此刻的陆衡,第一次真真切切的体会到什么叫做理想是天使,现实是魔鬼,明明长着一张脸的小东西,愣是有两副样子,只不过,无论哪个样子的他,都叫他移不开眼睛。
因为深爱,所以无论哪一面,都是旁人难以匹敌的美好,不管别人怎么看,一切都是最好的。
好好的一场聚会,最后变得红红火火、恍恍惚惚,好不容易送走了唱到嗓子沙哑的两位祖宗,顾子修看着一片狼藉的舞台,留下一把辛酸泪,这损失真是大了去了!
且不论一向文静内敛沈晴好多么让人大跌眼镜,怎么也要自己走到停车场的季长安让陆衡有些招架不住,看着他深一脚浅一脚的样子,实在是头疼。
“瓶子!我的瓶子呢?”醉的什么都不知道的季长安到现在还惦记着那破瓶子,莫不是有什么独特的、别人没有发现的魅力?
慌乱中早不知把那瓶子落在哪儿了,陆衡又不能凭空便出来一个,瓶子瓶子,如我心意那一套,好像在现实中行不通。
眼瞧着眼前的小醉鬼双眼笼上了薄薄的一层雾气,哪怕是平日在商场中运筹帷幄的陆衡,也慌了神,一时间竟不知该如何是好。
还不待他想出什么对策,眼前的小人又蛮不讲理的撒起娇来,一会儿是嗓子疼,一会儿是脚疼,瞧着这模样,叹了口气,也不知道方才在酒吧里又唱又跳的是谁,劝他歇一歇还跟你急来着。
“早就给你说让你休息休息在唱,这下好了吧,喉咙不舒服了吧……”
不开口还好,他一开口季长安不干了,委屈巴巴的嘟着嘴,醉醺醺的什么都敢往外说:“胡说!哪是因为唱歌!还不是因为你的那个……那个……额,对,你的鸡巴太大了,我的嘴明明放不下了,你最后还要死命的往里插,插得我好难受……好难受……”

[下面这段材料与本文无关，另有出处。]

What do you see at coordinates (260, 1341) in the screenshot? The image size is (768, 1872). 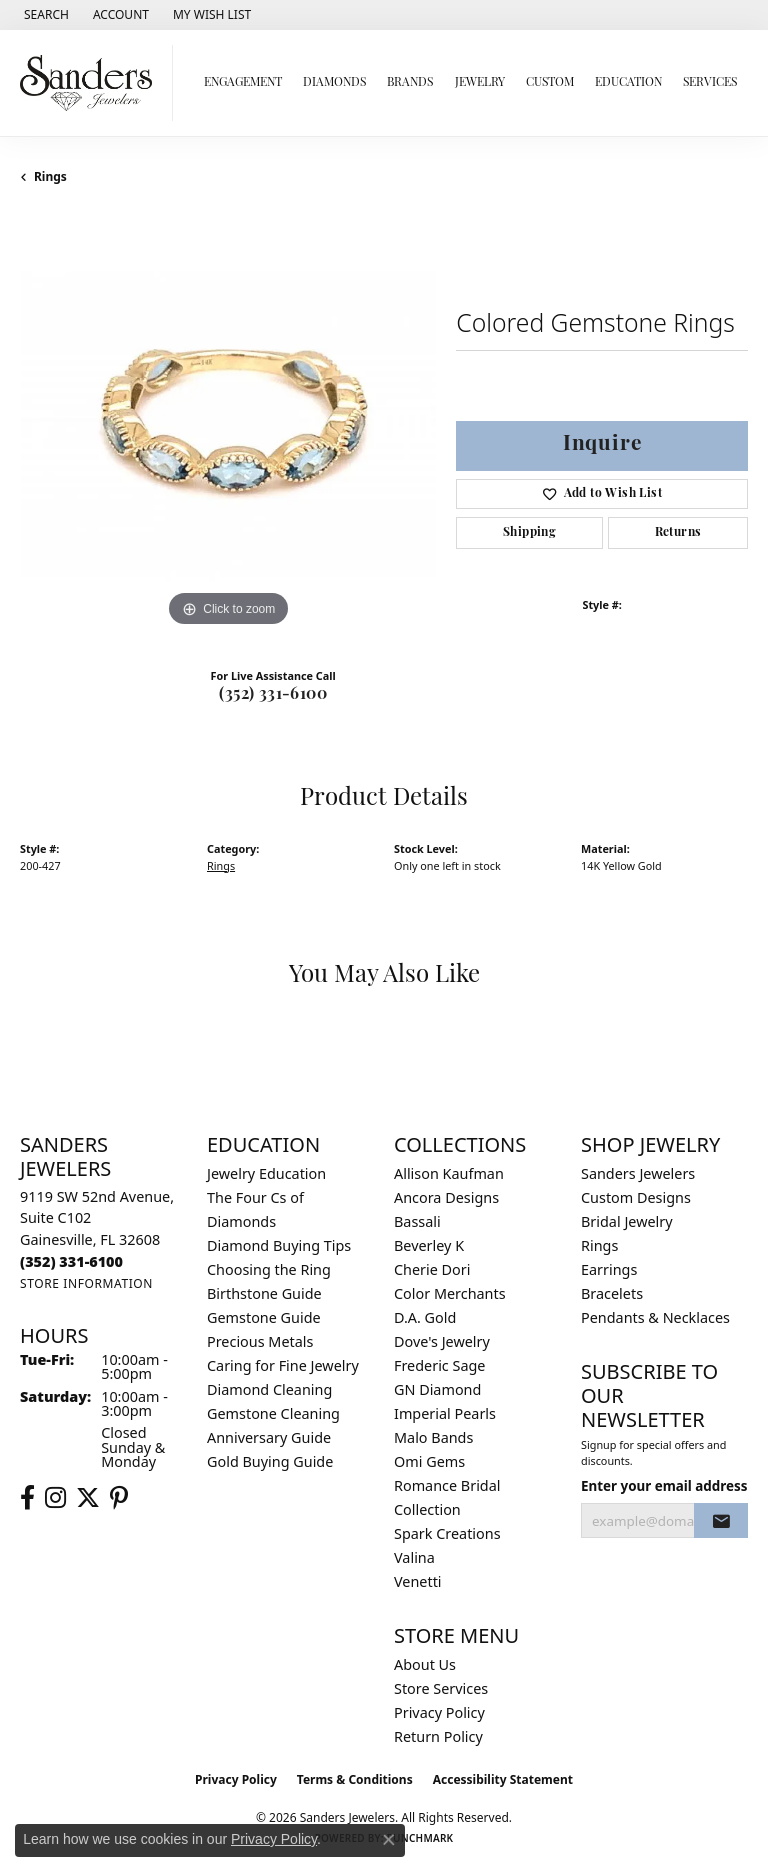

说到伤心处,季长安双手抱着自己的脑袋抽噎了起来,陆衡被他的醉话激得浑身燥热,可是如今这状况也管不了许多,受不了他这般撒娇的模样,认命的叹了口气,蹲了下来,哄着开了口:“脚疼了就到我背上好不好?很快就可以到家了,到家了给你喝甜甜的蜂蜜水,喉咙就不会疼了,好不好?”
这一会季长安倒是没有再闹腾,大概是真的不舒服了,整个人蔫的趴在陆衡背上,混杂这些微酒气的热气一点不少的扑在那有些泛红的耳朵后,努力控制步伐好叫背上的人更舒服一些的陆先生鼻尖冒出细小的汗珠。